Or in this case, sponges. The trick to making a city more absorbent is to add more gardens and other green spaces that allow water to percolate into underlying aquifers—porous subterranean materials that can hold water—which a city can then draw from in times of need. Engineers are also greening up medians and roadside areas to soak up the water that’d normally rush off streets, into sewers, and eventually out to sea...
To exploit all that free water falling from the sky, the LADWP has carved out big patches of brown in the concrete jungle. Stormwater is piped into these spreading grounds and accumulates in dirt basins. That allows it to slowly soak into the underlying aquifer, which acts as a sort of natural underground tank that can hold 28 billion gallons of water.
During a storm, the city is also gathering water in dams, some of which it diverts into the spreading grounds. “After the storm comes by, and it's a bright sunny day, you’ll still see water being released into a channel and diverted into the spreading grounds,” says Castro. That way, water moves from a reservoir where it’s exposed to sunlight and evaporation, into an aquifer where it’s banked safely underground.
On a smaller scale, LADWP has been experimenting with turning parks into mini spreading grounds, diverting stormwater there to soak into subterranean cisterns or chambers.

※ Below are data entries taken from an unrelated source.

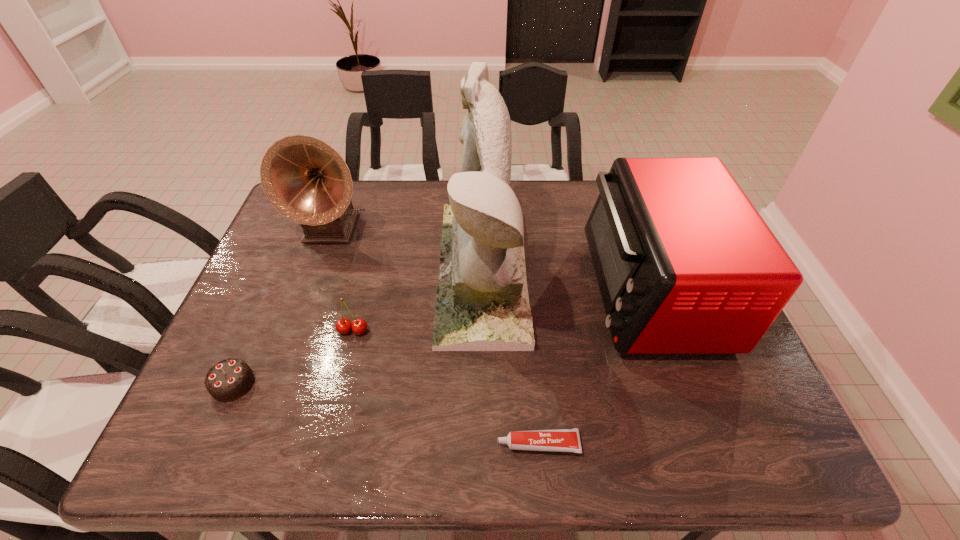 In order to click on free region located on the base of the tallest object in this screenshot , I will do `click(348, 272)`.

At what (x,y) coordinates should I click in order to perform the action: click on vacant space located 0.280m on the base of the tallest object. Please return your answer as a coordinate pair (x, y). This screenshot has width=960, height=540. Looking at the image, I should click on (338, 272).

Image resolution: width=960 pixels, height=540 pixels. Find the location of `vacant space located on the horn of the phonograph record`. vacant space located on the horn of the phonograph record is located at coordinates (280, 368).

Where is `blank space located 0.380m on the front-facing side of the fourth shortest object`? The height and width of the screenshot is (540, 960). blank space located 0.380m on the front-facing side of the fourth shortest object is located at coordinates (444, 290).

This screenshot has width=960, height=540. What are the coordinates of `vacant region located 0.050m on the front-facing side of the fourth shortest object` in the screenshot? It's located at (568, 290).

Locate an element on the screen. The width and height of the screenshot is (960, 540). vacant space located on the front-facing side of the fourth shortest object is located at coordinates (485, 290).

The height and width of the screenshot is (540, 960). Find the location of `vacant space situated with the stems of the cherry pointing upwards`. vacant space situated with the stems of the cherry pointing upwards is located at coordinates (334, 407).

In order to click on vacant area located on the back of the chocolate cake in this screenshot , I will do `click(266, 309)`.

What are the coordinates of `free location located at the nozzle of the nearest object` in the screenshot? It's located at (337, 444).

Find the location of `free space located at the nozzle of the nearest object`. free space located at the nozzle of the nearest object is located at coordinates (437, 444).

It’s also deploying green spaces along roadways, which have the additional benefit of mitigating flooding in a neighborhood: The less concrete and the more dirt and plants, the more the built environment can soak up stormwater like the actual environment naturally does.
As an added benefit, deploying more of these green spaces, along with urban gardens, improves the mental health of residents. Plants here also “sweat,” cooling the area and beating back the urban heat island effect—the tendency for concrete to absorb solar energy and slowly release it at night. By reducing summer temperatures, you improve the physical health of residents. “The more trees, the more shade, the less heat island effect,” says Castro. “Sometimes when it’s 90 degrees in the middle of summer, it could get up to 110 underneath a bus stop.”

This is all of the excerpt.